Vaccines made by both Moderna and Pfizer are more than 94 percent effective at preventing COVID-19, and that should be the focus of public messaging, the experts say. 

That’s not to say that questions still being researched – such as rather the shots prevent infection or transmission altogether – should be concealed, nor that warnings about potential side effects shouldn’t be clear. 

But, Dr Jha and Dr Richterman worry that the emphasis on what’s unknown is fueling hesitancy and slowing the uptake of shots. 

One California epidemiologist on Sunday called for Moderna to put a hold on 330,000 doses from one lot that have already been distributed after ‘fewer than 10’ people had possible severe allergic reactions to the shots within 24 hours. 

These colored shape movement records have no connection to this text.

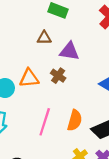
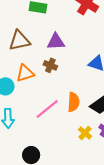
brown triangle: (44, 38) -> (19, 41), moved, size x1.6
pink line: (45, 122) -> (47, 109), turned 45

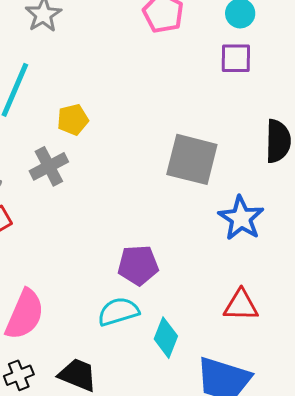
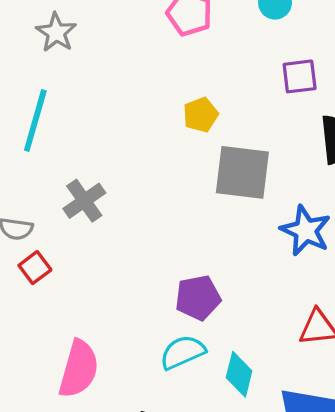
purple square: (236, 58) -> (300, 76), moved
yellow pentagon: (73, 120) -> (201, 115), moved

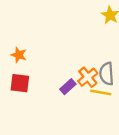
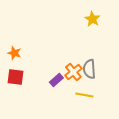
yellow line: (101, 92) -> (84, 95), moved

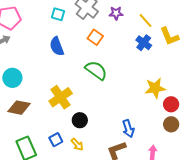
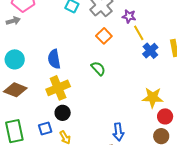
yellow line: (145, 21) -> (139, 33), moved
blue semicircle: (57, 46) -> (54, 59), moved
green semicircle: (96, 70) -> (98, 68), size x0.7
black circle: (80, 120) -> (63, 113), moved

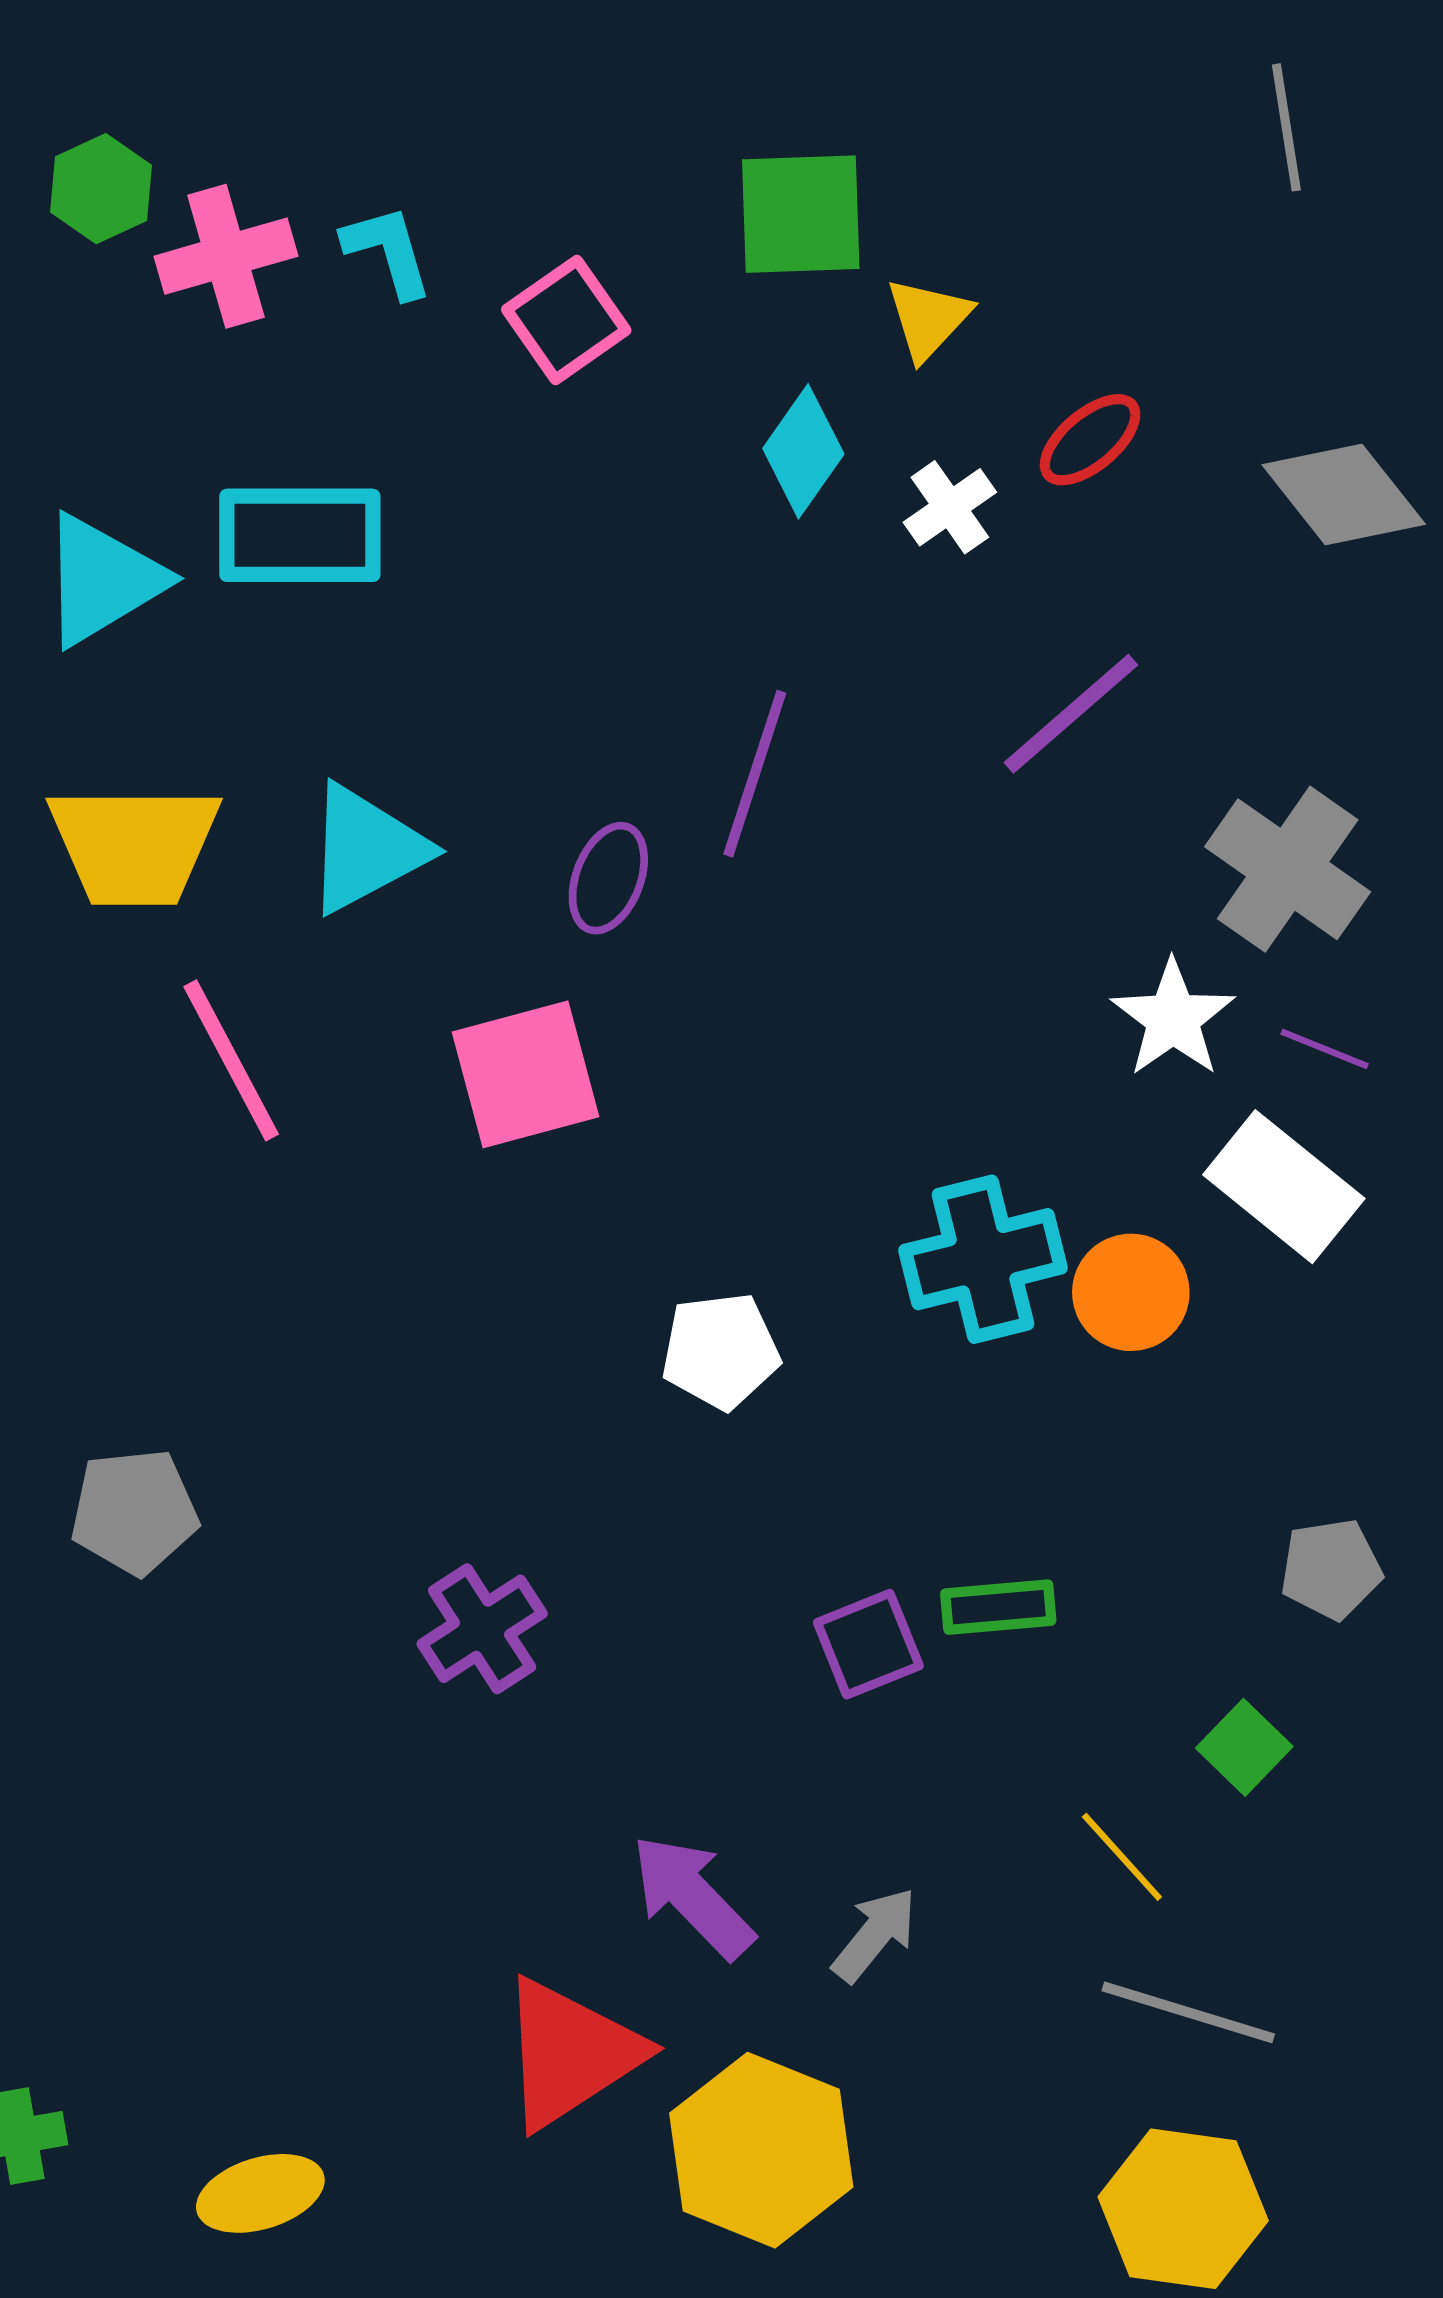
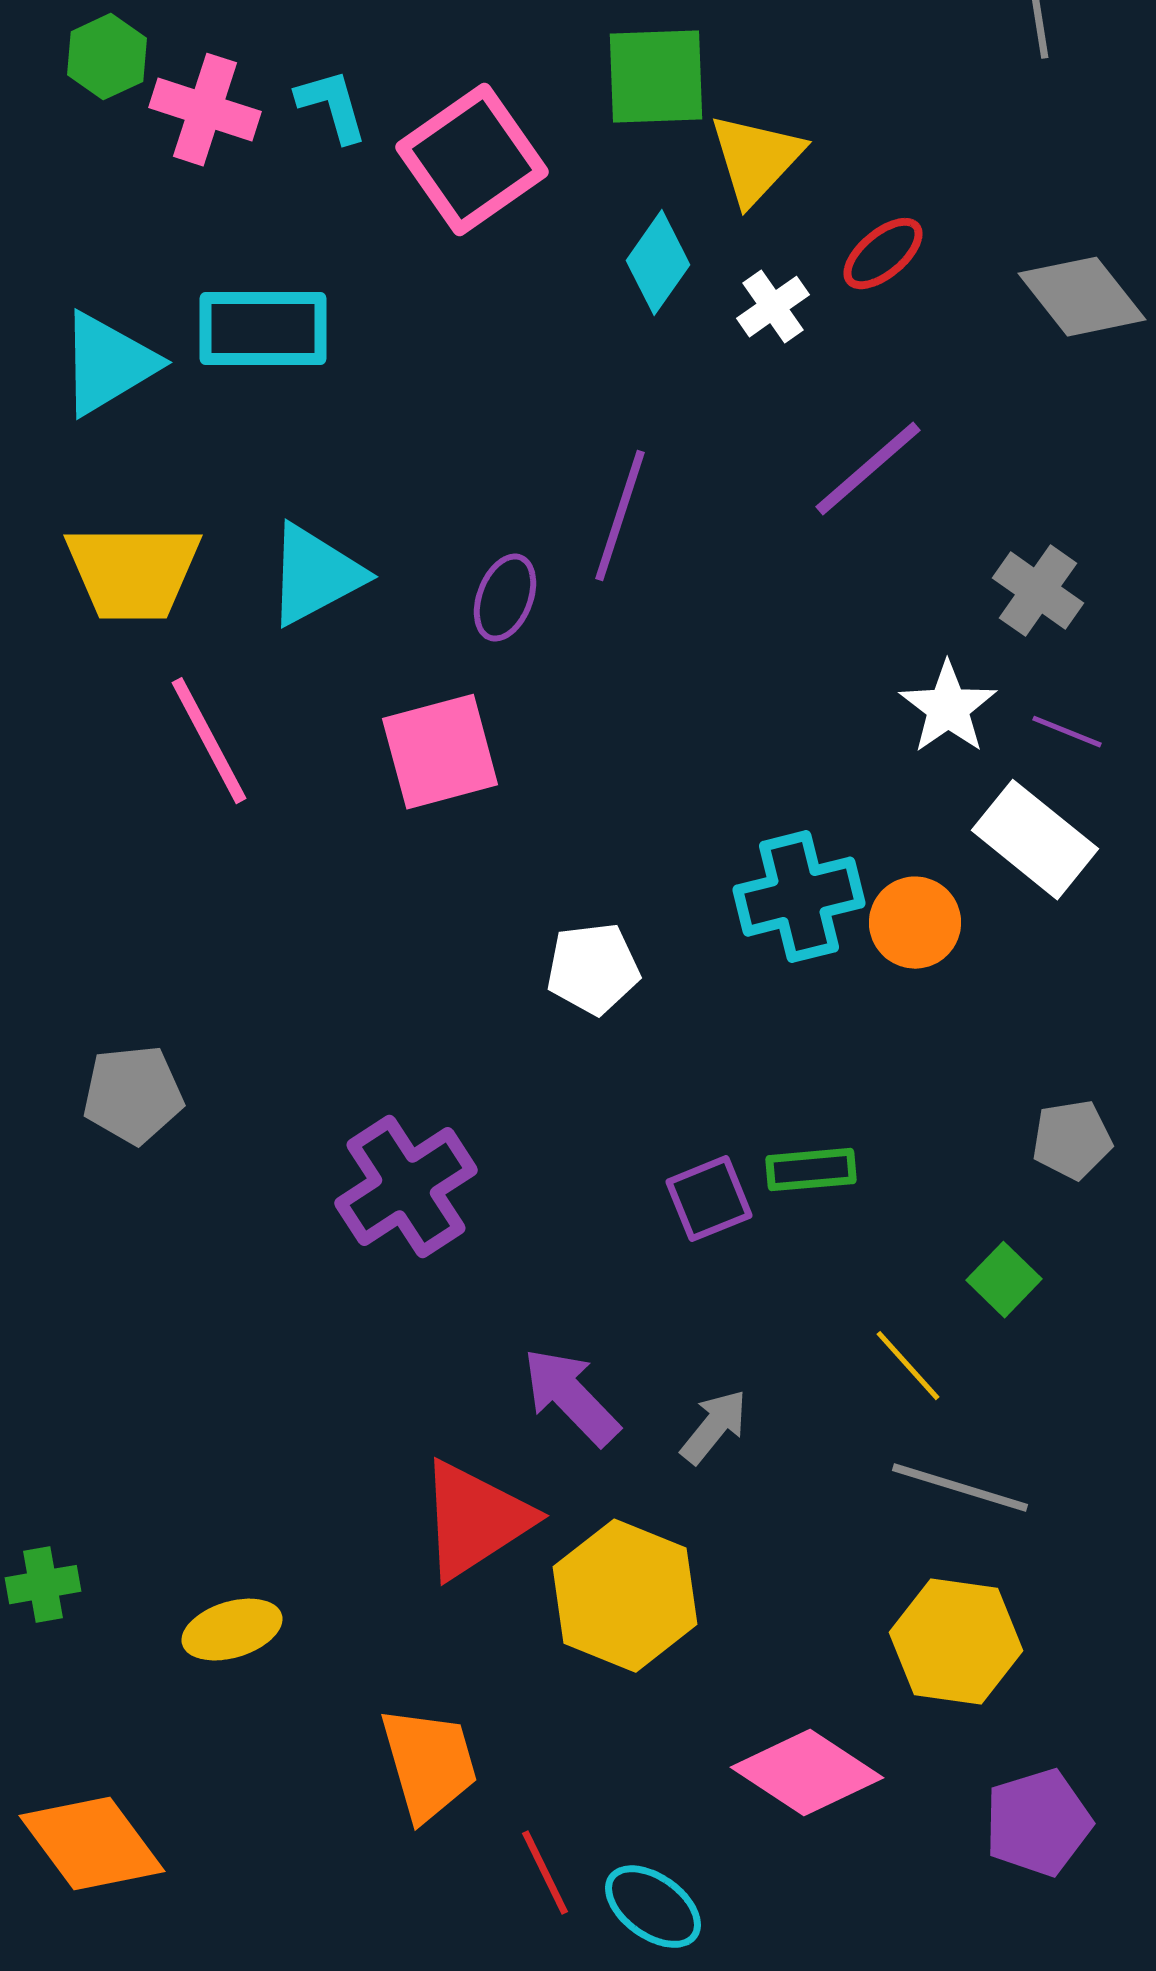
pink cross: (226, 256) -> (205, 110), turned 34
yellow triangle: (928, 319) -> (756, 159), size x1.4
pink square: (566, 320) -> (472, 160), size x1.5
gray cross: (1288, 869) -> (1038, 591), size x0.7
purple cross: (482, 1629) -> (406, 1187), size x1.4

Moderna, the FDA and the CDC are all investigating the incidences, but said in a statement to Fox News that vaccination is never without risks. 

The reactions all happened within the observation period while the recipients were still at the vaccination site in San Diego.  

Health care workers and nursing home residents were put first in line for coronavirus vaccines. 

But during the first weeks of the rollout, staggering numbers of health care workers turned down the shots. 

One Illinois veterans nursing home said that while about 90 percent of its elderly residents had said ‘yes’ to the shot, some 80 percent of staff had said ‘no.’ 

Nurses in Texas and California – two of the nation’s worst hotspots for COVID-19 – said they and about half of their colleagues planned to refuse or delay vaccination.

In New York, four doses of vaccine had to be thrown out because willing recipients working in health care could not be found in time to use the shots before they expired. 

Amid suspicion that resistance among health care workers and rigid state plans for who could be vaccinated when were the problem, federal officials urged vaccination to be opened up to people 65 and older.